Gongura Chicken

Gongura Chicken


  • 500 grams chicken (cut into medium-sized pieces)
  • 2 tablespoons Gongura Koh powder
  • 2 large onions (finely chopped)
  • 2 tomatoes (finely chopped)
  • 1 tablespoon ginger-garlic paste
  • 2 green chilies (slit)
  • 1 teaspoon turmeric powder
  • 1 teaspoon red chili powder
  • 1 teaspoon coriander powder
  • 1 teaspoon cumin powder
  • 1 teaspoon garam masala powder
  • 1/2 cup yogurt (optional)
  • Fresh coriander leaves (chopped, for garnish)
  • Salt to taste
  • 3 tablespoons oil


  1. Marinate the Chicken:

    • In a bowl, mix the chicken pieces with turmeric powder, red chili powder, salt, and yogurt (if using).
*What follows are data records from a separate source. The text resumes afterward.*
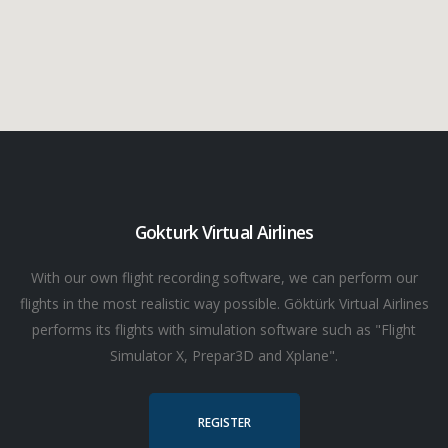
Gokturk Virtual Airlines
With our own flight recording software, we can perform our
flights in the most realistic way possible. Göktürk Virtual Airlines
performs its flights with simulation software such as "Flight
Simulator X, Prepar3D and Xplane".
REGISTER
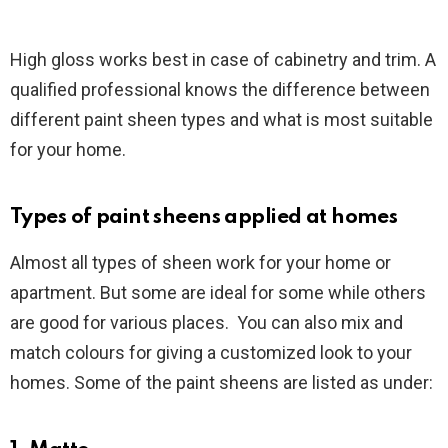
High gloss works best in case of cabinetry and trim. A
qualified professional knows the difference between
different paint sheen types and what is most suitable
for your home.
Types of paint sheens applied at homes
Almost all types of sheen work for your home or
apartment. But some are ideal for some while others
are good for various places. You can also mix and
match colours for giving a customized look to your
homes. Some of the paint sheens are listed as under:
Let it marinate for at least 30 minutes.
  2. Prepare the Base:

    • Heat oil in a large pan over medium heat.
    • Add the chopped onions and sauté until they turn golden brown.
    • Add the ginger-garlic paste and green chilies. Sauté for a few minutes until the raw smell disappears.
  3. Cook the Tomatoes:

    • Add the chopped tomatoes to the pan. Cook until the tomatoes become soft and oil starts to separate from the mixture.
  4. Add the Spices:

    • Add coriander powder, cumin powder, and garam masala powder to the pan. Mix well and cook for a couple of minutes.
  5. Cook the Chicken:

    • Add the marinated chicken pieces to the pan. Mix well with the masala and cook for about 10-15 minutes, stirring occasionally.
  6. Add Gongura Powder:

    • Add the Gongura Koh powder to the pan and mix well. Ensure that the chicken is well-coated with the Gongura flavor.
    • Add a little water if needed to adjust the consistency of the gravy. Cover and cook for another 10-15 minutes or until the chicken is fully cooked and tender.
  7. Final Touch:

    • Check the seasoning and add more salt if needed.
    • Garnish with fresh coriander leaves.
  8. Serve:

    • Serve hot with steamed rice or roti.